A flamboyant showman renowned for his extravagant dress sense and a barrage of shows brimming with entertainment value. So it is perhaps a surprise to find that for all the manufactured sheen of his exterior and the mention of his name in the same breath as the likes of Elvis Presley, Liberace’s body of work doesn’t garner sustained interest in the modern era. Despite its non-release Stateside befitting of starving the man of the spotlight, director Steven Soderbergh continues to defy his declaration of ‘retirement’ with this unashamedly glossy and affectionate portrait.
‘Behind The Candelabra’ kicks off in the heat of Summer 1977, as we witness the wholesome beginnings of bisexual wannabe veterinarian Scott Thorson played by a bleach blonde Matt Damon. Sexually ‘adjusting’ with the help of a generously aged acquaintance he meets in a Los Angeles bar (Scott Bakula), we are immediately propelled into the glitz and glamour of Las Vegas as they bare witness to Liberace (Michael Douglas) and his well established stage show.
Instantly taking a shine to each other during a chance meeting backstage, the naivety of Thorson’s youth is accentuated at great length as a passionate yet dysfunctional relationship blossoms between the two. Confined by Liberace’s relentless defence of his sexuality within the public eye as he infamously continued to defy the tag of being ‘homosexual’ as well as the pressures of remaining pleasing on the eyes (enter Rob Lowe’s show-stealing and facially challenged plastic surgeon), Scott’s devotion to his famous counterpart proves as in vain as the business he is now immersed in.
‘Candelabra’ marks Soderbergh’s transition from the shallow objectification of men (Magic Mike) to ploughing deeper into the troubled complexities of male sexuality.
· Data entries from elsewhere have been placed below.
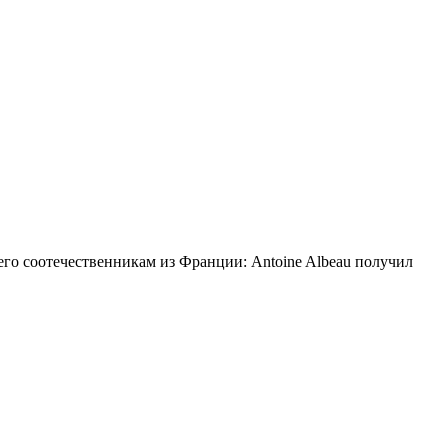
ь его соотечественникам из Франции: Antoine Albeau получил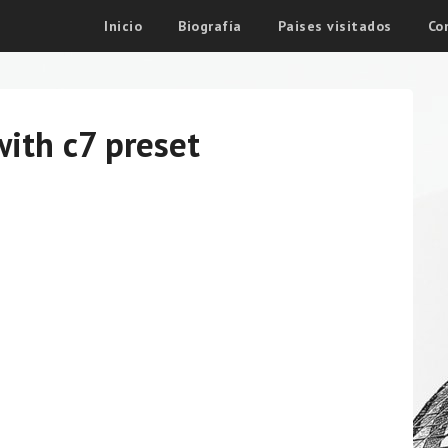
Inicio
Biografía
Paises visitados
Co
ith c7 preset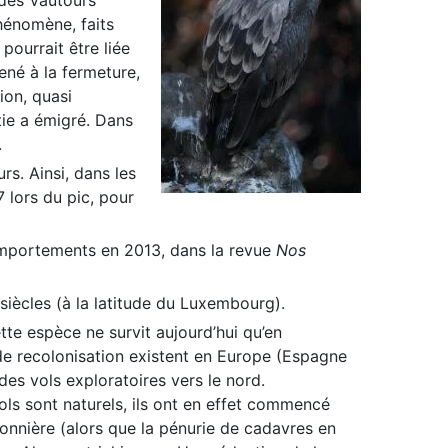
 des Vautours
hénomène, faits
ourrait être liée
ené à la fermeture,
ion, quasi
tie a émigré. Dans
.
s. Ainsi, dans les
lors du pic, pour
comportements en 2013, dans la revue
Nos
siècles (à la latitude du Luxembourg).
ette espèce ne survit aujourd’hui qu’en
e recolonisation existent en Europe (Espagne
es vols exploratoires vers le nord.
ols sont naturels, ils ont en effet commencé
sonnière (alors que la pénurie de cadavres en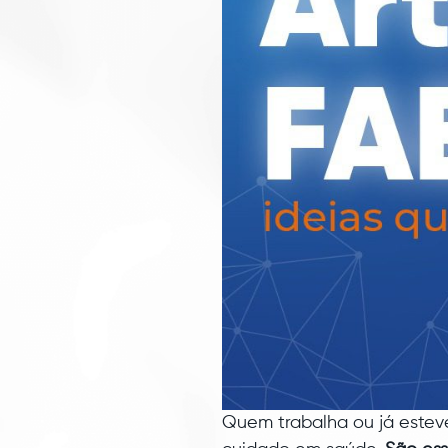
Quem trabalha ou já estev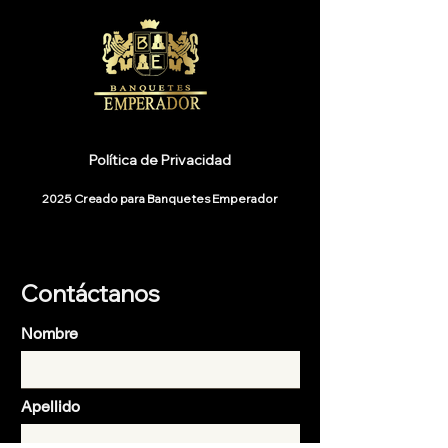
Política de Privacidad
2025 Creado para Banquetes Emperador
Contáctanos
Nombre
Apellido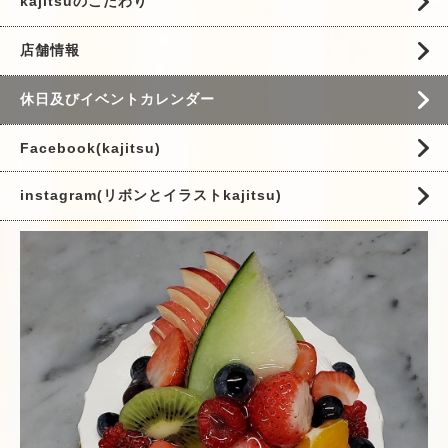
kajitsuのこだわり
店舗情報
休日及びイベントカレンダー
Facebook(kajitsu)
instagram(リボンとイラストkajitsu)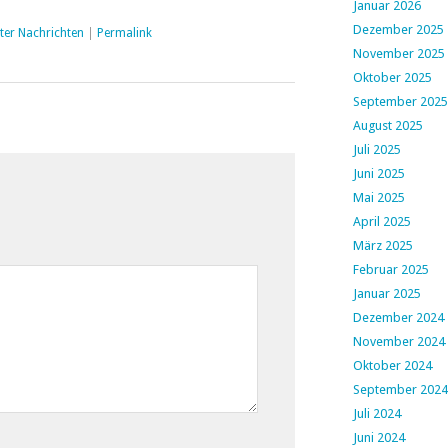
Januar 2026
Dezember 2025
ter Nachrichten
|
Permalink
November 2025
Oktober 2025
September 2025
August 2025
Juli 2025
Juni 2025
Mai 2025
April 2025
März 2025
Februar 2025
Januar 2025
Dezember 2024
November 2024
Oktober 2024
September 2024
Juli 2024
Juni 2024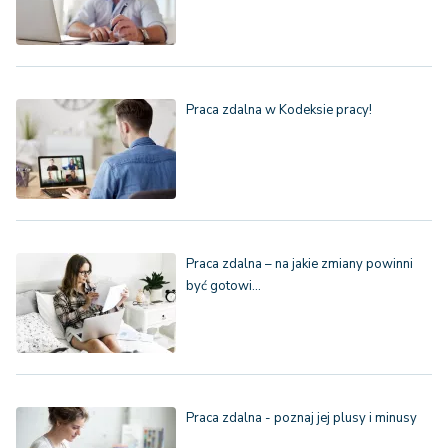
Praca zdalna w Kodeksie pracy!
Praca zdalna – na jakie zmiany powinni
być gotowi…
Praca zdalna - poznaj jej plusy i minusy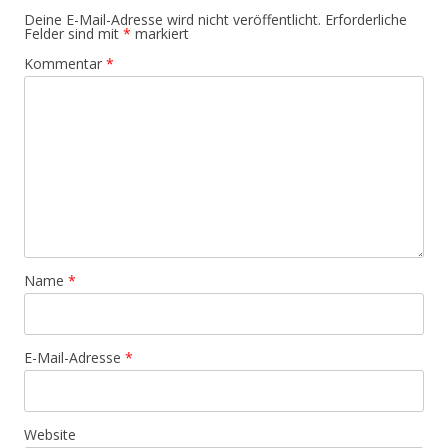
Deine E-Mail-Adresse wird nicht veröffentlicht.
Erforderliche
Felder sind mit
*
markiert
Kommentar
*
Name
*
E-Mail-Adresse
*
Website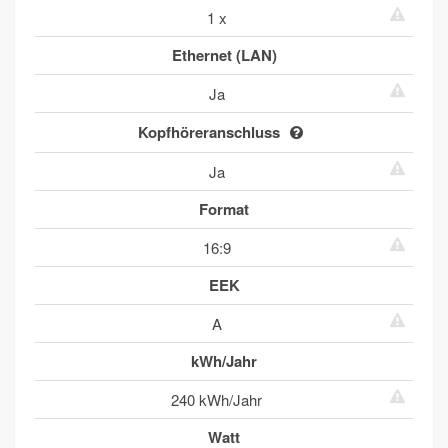
1 x
Ethernet (LAN)
Ja
Kopfhöreranschluss
Ja
Format
16:9
EEK
A
kWh/Jahr
240 kWh/Jahr
Watt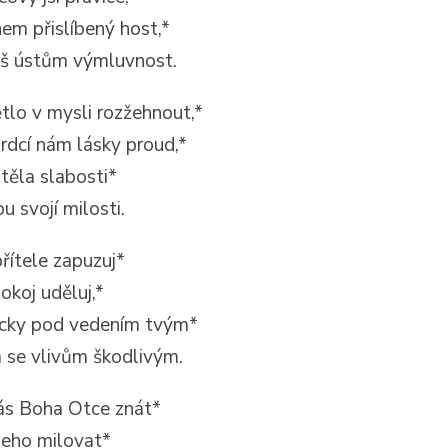
em přislíbený host,*
áš ústům výmluvnost.
tlo v mysli rozžehnout,*
 srdcí nám lásky proud,*
těla slabosti*
ou svojí milosti.
řítele zapuzuj*
okoj uděluj,*
ycky pod vedením tvým*
se vlivům škodlivým.
ás Boha Otce znát*
jeho milovat*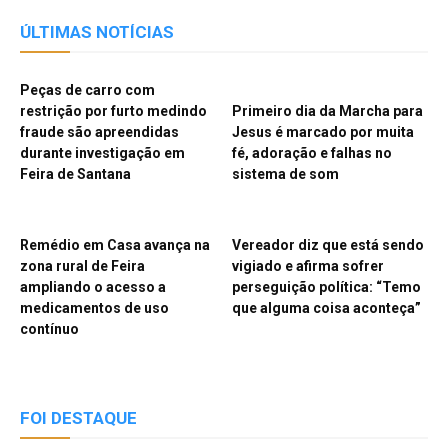
ÚLTIMAS NOTÍCIAS
Peças de carro com
restrição por furto medindo
Primeiro dia da Marcha para
fraude são apreendidas
Jesus é marcado por muita
durante investigação em
fé, adoração e falhas no
Feira de Santana
sistema de som
Remédio em Casa avança na
Vereador diz que está sendo
zona rural de Feira
vigiado e afirma sofrer
ampliando o acesso a
perseguição política: “Temo
medicamentos de uso
que alguma coisa aconteça”
contínuo
FOI DESTAQUE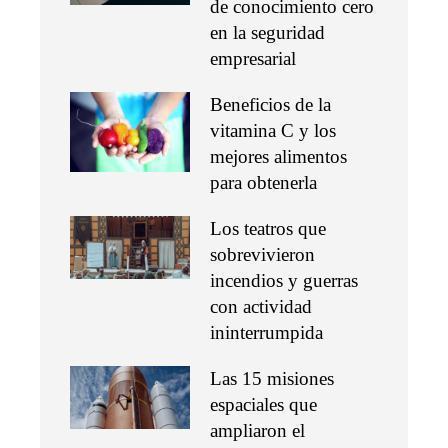
de conocimiento cero
en la seguridad
empresarial
Beneficios de la
vitamina C y los
mejores alimentos
para obtenerla
Los teatros que
sobrevivieron
incendios y guerras
con actividad
ininterrumpida
Las 15 misiones
espaciales que
ampliaron el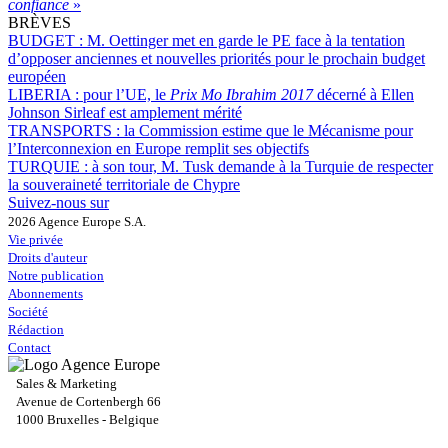
confiance
»
BRÈVES
BUDGET :
M. Oettinger met en garde le PE face à la tentation
d’opposer anciennes et nouvelles priorités pour le prochain budget
européen
LIBERIA :
pour l’UE, le
Prix Mo Ibrahim 2017
décerné à Ellen
Johnson Sirleaf est amplement mérité
TRANSPORTS :
la Commission estime que le Mécanisme pour
l’Interconnexion en Europe remplit ses objectifs
TURQUIE :
à son tour, M. Tusk demande à la Turquie de respecter
la souveraineté territoriale de Chypre
Suivez-nous sur
2026 Agence Europe S.A.
Vie privée
Droits d'auteur
Notre publication
Abonnements
Société
Rédaction
Contact
Sales & Marketing
Avenue de Cortenbergh 66
1000 Bruxelles - Belgique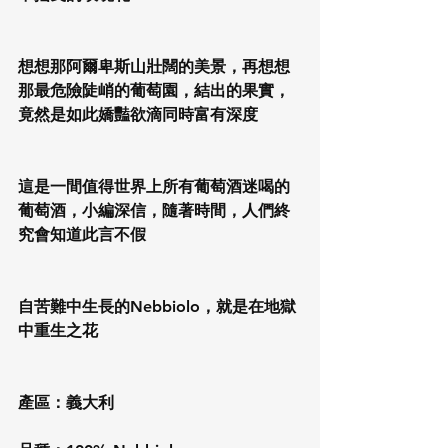
想想那阿爾卑斯山壯闊的美景，再想想
那最危險陡峭的葡萄園，結出的果實，
竟然是如此嬌豔欲滴同時富有深度
這是一間值得世界上所有葡萄酒迷喝的
葡萄酒，小編深信，隨著時間，人們終
究會知道此言不假
自苦難中生長的Nebbiolo，就是在地獄
中重生之花
產區：義大利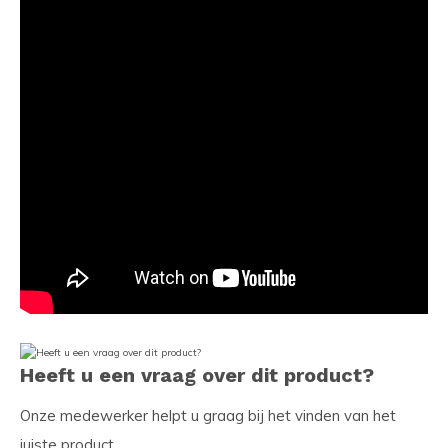
Heeft u een vraag over dit product?
Onze medewerker helpt u graag bij het vinden van het
juiste product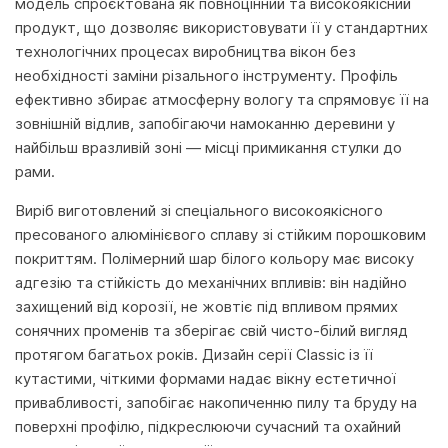
модель спроєктована як повноцінний та високоякісний
продукт, що дозволяє використовувати її у стандартних
технологічних процесах виробництва вікон без
необхідності заміни різального інструменту. Профіль
ефективно збирає атмосферну вологу та спрямовує її на
зовнішній відлив, запобігаючи намоканню деревини у
найбільш вразливій зоні — місці примикання стулки до
рами.
Виріб виготовлений зі спеціального високоякісного
пресованого алюмінієвого сплаву зі стійким порошковим
покриттям. Полімерний шар білого кольору має високу
адгезію та стійкість до механічних впливів: він надійно
захищений від корозії, не жовтіє під впливом прямих
сонячних променів та зберігає свій чисто-білий вигляд
протягом багатьох років. Дизайн серії Classic із її
кутастими, чіткими формами надає вікну естетичної
привабливості, запобігає накопиченню пилу та бруду на
поверхні профілю, підкреслюючи сучасний та охайний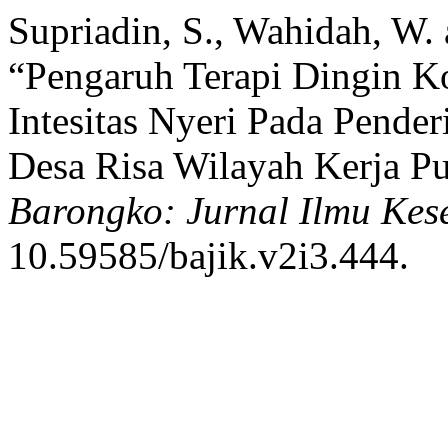
Supriadin, S., Wahidah, W. 
“Pengaruh Terapi Dingin K
Intesitas Nyeri Pada Pende
Desa Risa Wilayah Kerja P
Barongko: Jurnal Ilmu Kes
10.59585/bajik.v2i3.444.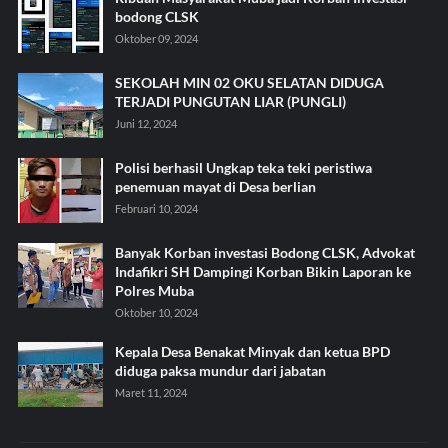
bodong CLSK
Oktober 09, 2024
SEKOLAH MIN 02 OKU SELATAN DIDUGA
TERJADI PUNGUTAN LIAR (PUNGLI)
Juni 12, 2024
Polisi berhasil Ungkap teka teki peristiwa
penemuan mayat di Desa berlian
Februari 10, 2024
Banyak Korban investasi Bodong CLSK, Advokat
Indafikri SH Dampingi Korban Bikin Laporan ke
Polres Muba
Oktober 10, 2024
Kepala Desa Benakat Minyak dan ketua BPD
diduga paksa mundur dari jabatan
Maret 11, 2024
Toeing the line between depicting Liberace as an outrageous consumer of colourful excess in a desperate bid to be content and win over a generous fan base yet capture the inner mean spirited diva that threatened to escape if his secret was revealed, the director handles the material impeccably without bias ever creeping in. Whilst not entirely original on the surface, the film offers equally deft insights into the superficiality that is forever associated within the world of entertainment as well as drawing modern day parallels by tapping into the attitudes of homosexuality within such a medium, an issue that sadly still lingers.
Brimming with sequins and an absurdly slick aesthetic, it’s an achievement that its A-list central partnership avoid being ’intoxicated’ by such a luxurious production and remain grounded in their portrayals. Admirably fearless, Damon and Douglas collectively and individually convince as the emotionally tortured pairing. Arguably giving career-best performances, Douglas is simply astonishing here, avoiding the trap of painting Liberace as a larger than life camp caricature and instead emerging for all his eccentricities as a sympathetic figure. Complimenting Douglas perfectly with an understated approach, Damon holds his own as Thorson in a wonderfully assured turn.
Shot with a stifling intimacy and as a result shedding the passiveness that has often plagued recent works of Soderbergh, ‘Behind The Candelabra’ is a fantastic and refreshingly frank biopic that is in turns poignant, hilarious but always entertaining.